After locating the line with "zápachu, které nevypouštějí" in the data that follows, return it and every later line exactly, up to and including the line with "obrazy můžete umístit do kteréhokoliv pokoje.".

### Entries shown
________________

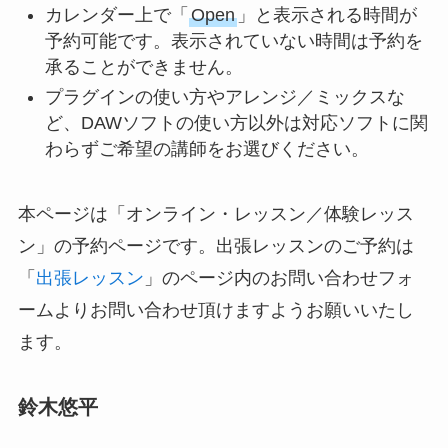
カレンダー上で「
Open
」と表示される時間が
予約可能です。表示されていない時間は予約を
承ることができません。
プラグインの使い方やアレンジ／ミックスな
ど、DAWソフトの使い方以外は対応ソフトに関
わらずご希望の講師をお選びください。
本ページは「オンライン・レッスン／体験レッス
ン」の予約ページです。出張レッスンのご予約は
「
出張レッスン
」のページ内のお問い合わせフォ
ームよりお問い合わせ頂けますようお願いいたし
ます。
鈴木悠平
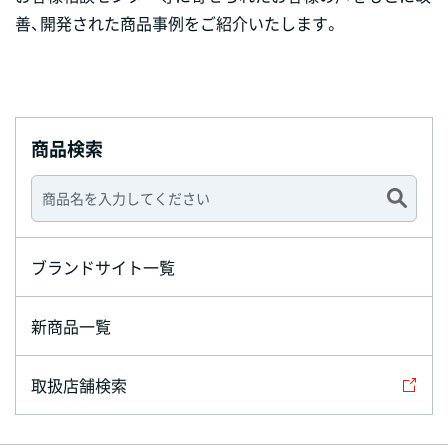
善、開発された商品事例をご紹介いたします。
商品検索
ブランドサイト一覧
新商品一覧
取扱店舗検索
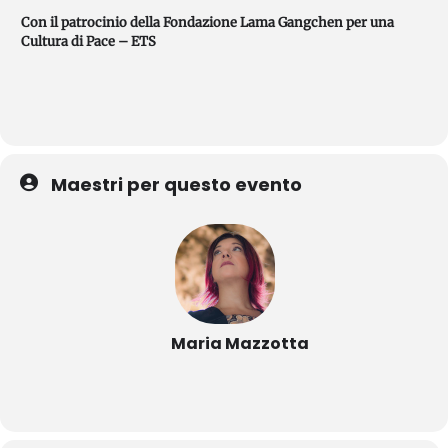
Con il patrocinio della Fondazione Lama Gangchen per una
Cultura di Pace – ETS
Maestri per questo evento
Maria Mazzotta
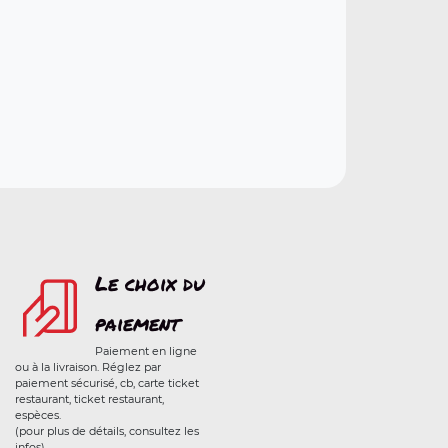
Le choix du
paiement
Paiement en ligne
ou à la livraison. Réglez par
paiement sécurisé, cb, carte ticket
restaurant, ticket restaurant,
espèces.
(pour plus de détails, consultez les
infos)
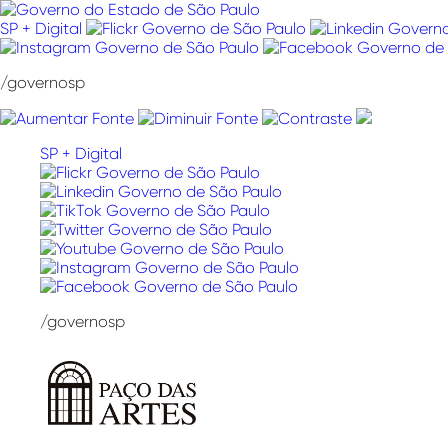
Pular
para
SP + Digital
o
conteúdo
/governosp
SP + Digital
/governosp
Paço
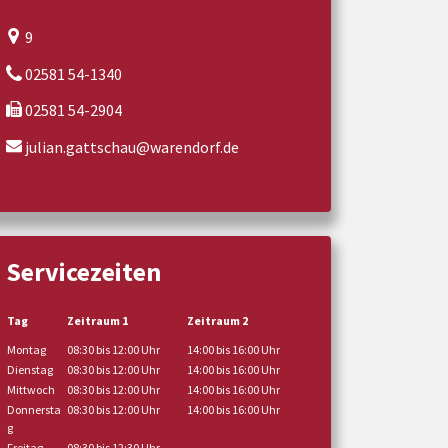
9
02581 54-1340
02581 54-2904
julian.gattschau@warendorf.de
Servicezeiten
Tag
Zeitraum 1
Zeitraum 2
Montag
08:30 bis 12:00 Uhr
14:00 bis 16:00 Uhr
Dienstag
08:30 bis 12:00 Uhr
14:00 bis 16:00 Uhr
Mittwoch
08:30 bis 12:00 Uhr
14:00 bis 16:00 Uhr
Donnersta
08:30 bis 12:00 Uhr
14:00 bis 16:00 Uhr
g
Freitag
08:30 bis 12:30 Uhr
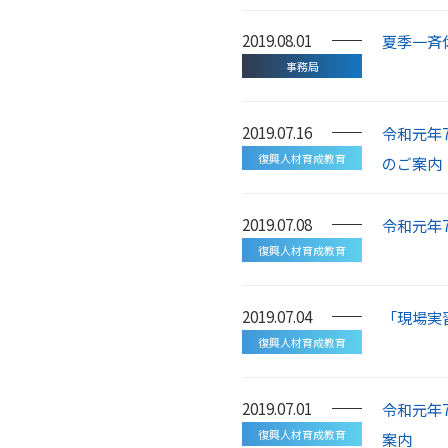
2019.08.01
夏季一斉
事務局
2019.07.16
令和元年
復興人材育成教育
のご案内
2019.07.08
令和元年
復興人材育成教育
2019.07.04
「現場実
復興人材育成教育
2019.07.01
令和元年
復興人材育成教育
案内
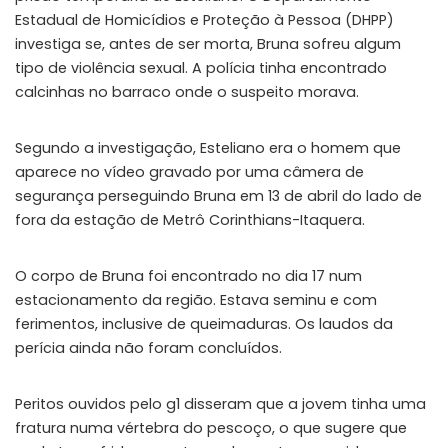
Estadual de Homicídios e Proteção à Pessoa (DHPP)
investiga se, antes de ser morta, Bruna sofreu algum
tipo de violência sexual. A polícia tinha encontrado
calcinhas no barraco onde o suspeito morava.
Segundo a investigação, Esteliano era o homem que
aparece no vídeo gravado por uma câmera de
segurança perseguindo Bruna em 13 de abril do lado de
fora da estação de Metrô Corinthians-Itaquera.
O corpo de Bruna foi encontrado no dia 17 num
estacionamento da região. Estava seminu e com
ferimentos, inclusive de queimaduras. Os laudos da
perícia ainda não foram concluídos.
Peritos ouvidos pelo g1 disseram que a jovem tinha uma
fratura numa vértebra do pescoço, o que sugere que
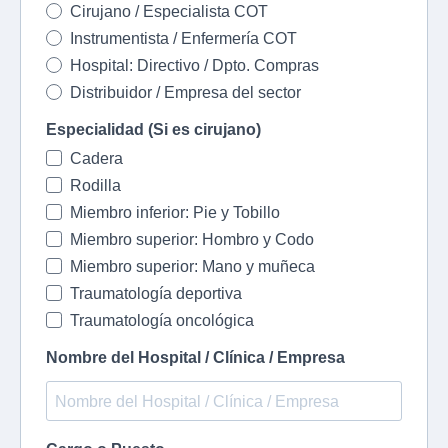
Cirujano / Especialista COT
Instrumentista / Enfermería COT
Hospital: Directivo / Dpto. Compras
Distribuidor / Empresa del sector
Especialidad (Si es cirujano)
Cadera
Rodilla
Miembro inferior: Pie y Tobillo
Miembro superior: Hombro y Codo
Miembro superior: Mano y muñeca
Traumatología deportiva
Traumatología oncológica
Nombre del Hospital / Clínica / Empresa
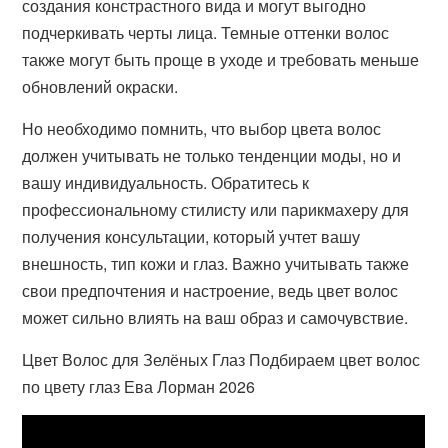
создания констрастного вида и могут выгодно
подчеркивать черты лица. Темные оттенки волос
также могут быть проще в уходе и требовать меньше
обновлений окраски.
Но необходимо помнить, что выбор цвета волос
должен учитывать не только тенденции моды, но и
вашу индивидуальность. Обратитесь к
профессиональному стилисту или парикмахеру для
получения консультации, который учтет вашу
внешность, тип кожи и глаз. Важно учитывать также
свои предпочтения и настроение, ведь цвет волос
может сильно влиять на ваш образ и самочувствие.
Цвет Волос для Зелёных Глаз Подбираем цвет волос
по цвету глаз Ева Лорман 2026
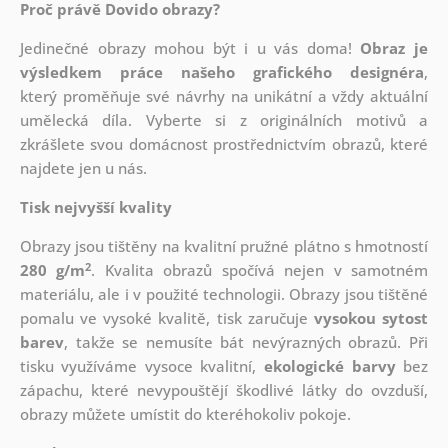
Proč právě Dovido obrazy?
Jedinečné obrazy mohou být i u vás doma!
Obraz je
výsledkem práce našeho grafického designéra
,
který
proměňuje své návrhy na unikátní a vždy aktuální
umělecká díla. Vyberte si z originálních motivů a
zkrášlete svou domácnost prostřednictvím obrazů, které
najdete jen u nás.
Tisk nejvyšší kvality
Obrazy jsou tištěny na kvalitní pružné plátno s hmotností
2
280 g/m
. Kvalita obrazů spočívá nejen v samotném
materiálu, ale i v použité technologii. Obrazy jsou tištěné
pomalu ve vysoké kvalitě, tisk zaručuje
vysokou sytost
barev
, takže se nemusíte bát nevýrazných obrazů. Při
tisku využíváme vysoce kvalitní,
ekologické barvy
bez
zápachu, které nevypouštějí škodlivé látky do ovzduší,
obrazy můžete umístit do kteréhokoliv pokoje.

________________

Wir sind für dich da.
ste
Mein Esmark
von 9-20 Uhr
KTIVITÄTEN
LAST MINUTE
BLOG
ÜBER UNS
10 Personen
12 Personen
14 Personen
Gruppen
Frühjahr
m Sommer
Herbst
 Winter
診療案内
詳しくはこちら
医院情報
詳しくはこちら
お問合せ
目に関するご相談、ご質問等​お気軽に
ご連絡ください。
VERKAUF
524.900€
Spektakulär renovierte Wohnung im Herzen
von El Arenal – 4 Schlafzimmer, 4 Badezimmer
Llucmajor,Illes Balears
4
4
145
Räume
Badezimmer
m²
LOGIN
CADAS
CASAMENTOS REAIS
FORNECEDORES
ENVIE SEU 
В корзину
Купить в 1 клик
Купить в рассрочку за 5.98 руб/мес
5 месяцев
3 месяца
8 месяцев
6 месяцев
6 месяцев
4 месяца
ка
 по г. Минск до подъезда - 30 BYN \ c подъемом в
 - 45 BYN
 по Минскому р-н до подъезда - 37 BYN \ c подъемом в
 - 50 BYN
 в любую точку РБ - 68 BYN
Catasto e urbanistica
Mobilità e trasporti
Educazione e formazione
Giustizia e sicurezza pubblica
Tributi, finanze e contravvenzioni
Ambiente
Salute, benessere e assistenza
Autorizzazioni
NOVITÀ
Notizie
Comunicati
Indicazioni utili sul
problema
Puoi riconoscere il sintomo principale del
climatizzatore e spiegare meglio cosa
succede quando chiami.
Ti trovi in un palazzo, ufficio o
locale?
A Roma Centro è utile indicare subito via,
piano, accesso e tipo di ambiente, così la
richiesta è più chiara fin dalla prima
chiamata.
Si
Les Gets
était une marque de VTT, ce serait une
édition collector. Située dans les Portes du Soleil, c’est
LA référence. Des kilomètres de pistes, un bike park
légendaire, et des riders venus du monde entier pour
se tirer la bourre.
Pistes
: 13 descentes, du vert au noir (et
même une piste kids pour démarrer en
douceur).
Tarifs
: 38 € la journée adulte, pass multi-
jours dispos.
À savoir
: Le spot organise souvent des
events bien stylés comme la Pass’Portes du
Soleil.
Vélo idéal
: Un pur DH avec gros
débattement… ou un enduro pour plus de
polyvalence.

________________

### Response area
zápachu, které nevypouštějí škodlivé látky do ovzduší,
obrazy můžete umístit do kteréhokoliv pokoje.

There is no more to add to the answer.